What fortune could the Japanese bring to the FT?

27 July 2015 -


The Pink ’un is set to have a Far Eastern flavour, as publisher Pearson sold the Financial Times to Japanese media group Nihon Keizai Shimbun (Nikkei) for £844m

Jermaine Haughton

Nikkei’s cash buyout includes the purchase of the trademark financial and political newspaper and its stable of other business publications, including The Banker, Investors Chronicle, MandateWire, Money-Media and Medley Global Advisors.

However, the sale does not include Pearson's 50% stake in The Economist or the FT's London office at One Southwark Bridge.

Having been part of Pearson’s portfolio for almost 60 years, the FT Group will now hook up with the Nikkei – the largest independent media firm in Asia, joining a host of other books, magazines and websites, as well as the company’s flagship self-titled newspaper.

Known for its conservative approach to financial news, the Far Eastern firm has recently delved into foreign policy issues, such as the relationship between Japan and South Korea, and experts suggest the company is likely to bring a greater global focus to the FT.

Despite the tumultuous nature of the newspaper business nowadays, the FT is in relatively good shape, and Pearson – who have been previously rumoured to be eyeing a sale – may have felt this was the perfect time to cash-in.

Launched in 1888, the Financial Times has been one of the leading proponents of the digital subscription-based service, with 70% of its 737,000 readership generated through its website.

However, with recent studies showing that 41% of readers aged between 16 and 34 consume their news through the apps and the internet, with tablets and mobile devices growing as the main vehicle of digital traffic, the FT will have to continue investing this area.

And while Pearson focuses its efforts on traditional publishing platforms, Christian Stadler, Professor of strategic management at Warwick Business School, says Nikkei can provide the expertise and investment to develop the Financial Times into a more mobile-focused and social entity.

“Pearson is much more of a publishing company with a particular focus on education. The FT was no longer part of the core business. If, however, you are not part of the core this also translates into less resources and attention to this part of the business. To deal with the challenges in social and mobile you need the full attention of the top management.”

However, Stadler warns that Nikkei will need to fully understand the Financial Times culture before making any changes.

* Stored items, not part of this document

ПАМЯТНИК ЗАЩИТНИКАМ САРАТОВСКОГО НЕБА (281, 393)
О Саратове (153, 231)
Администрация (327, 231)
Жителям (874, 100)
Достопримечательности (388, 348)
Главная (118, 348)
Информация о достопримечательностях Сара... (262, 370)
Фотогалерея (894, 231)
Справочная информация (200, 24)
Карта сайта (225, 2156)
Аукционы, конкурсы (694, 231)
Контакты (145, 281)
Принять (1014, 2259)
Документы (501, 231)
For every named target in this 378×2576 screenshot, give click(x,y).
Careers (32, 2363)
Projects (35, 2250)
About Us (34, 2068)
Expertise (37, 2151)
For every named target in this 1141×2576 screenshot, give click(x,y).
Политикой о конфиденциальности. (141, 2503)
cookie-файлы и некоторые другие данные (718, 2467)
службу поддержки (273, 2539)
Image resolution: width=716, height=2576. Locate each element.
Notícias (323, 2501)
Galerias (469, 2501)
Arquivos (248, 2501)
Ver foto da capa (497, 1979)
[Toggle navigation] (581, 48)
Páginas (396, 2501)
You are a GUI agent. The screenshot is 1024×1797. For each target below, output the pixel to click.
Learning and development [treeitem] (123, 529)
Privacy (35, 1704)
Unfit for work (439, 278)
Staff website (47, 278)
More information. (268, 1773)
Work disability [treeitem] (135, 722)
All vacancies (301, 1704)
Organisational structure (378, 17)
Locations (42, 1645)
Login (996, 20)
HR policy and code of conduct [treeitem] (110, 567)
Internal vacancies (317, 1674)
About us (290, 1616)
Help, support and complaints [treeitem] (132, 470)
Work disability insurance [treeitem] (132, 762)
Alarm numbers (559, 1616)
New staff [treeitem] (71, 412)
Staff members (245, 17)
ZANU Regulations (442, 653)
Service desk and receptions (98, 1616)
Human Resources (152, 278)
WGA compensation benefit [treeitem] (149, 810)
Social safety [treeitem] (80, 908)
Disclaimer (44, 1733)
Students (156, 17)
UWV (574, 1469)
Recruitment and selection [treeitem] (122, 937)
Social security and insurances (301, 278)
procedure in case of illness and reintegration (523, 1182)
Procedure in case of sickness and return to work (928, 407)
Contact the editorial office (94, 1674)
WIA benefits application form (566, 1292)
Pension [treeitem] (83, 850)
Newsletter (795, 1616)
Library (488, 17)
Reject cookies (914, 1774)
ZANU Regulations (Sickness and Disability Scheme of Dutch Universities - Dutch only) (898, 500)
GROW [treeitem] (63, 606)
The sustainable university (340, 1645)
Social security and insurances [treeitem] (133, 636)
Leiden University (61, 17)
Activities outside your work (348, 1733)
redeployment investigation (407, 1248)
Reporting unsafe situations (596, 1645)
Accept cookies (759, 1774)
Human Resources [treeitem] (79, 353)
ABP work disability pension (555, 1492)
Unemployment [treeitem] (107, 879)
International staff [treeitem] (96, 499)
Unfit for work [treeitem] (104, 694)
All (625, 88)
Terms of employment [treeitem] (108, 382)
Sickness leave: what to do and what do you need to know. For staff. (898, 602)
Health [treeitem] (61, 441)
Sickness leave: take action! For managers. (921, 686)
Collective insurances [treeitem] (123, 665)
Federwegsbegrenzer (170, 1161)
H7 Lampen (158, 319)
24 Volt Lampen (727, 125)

“Similar to my previous point I would suggest not to make substantial changes straight away. It is important to have a period of ‘getting to know and understand’ each other,” he told Insights. “You also need to bear in mind that one or two changes at the top don’t change a company. We tend to overestimate the power of the top managers. Sure, they are important, but they operate within an ecosystem that determines what can and cannot be done.”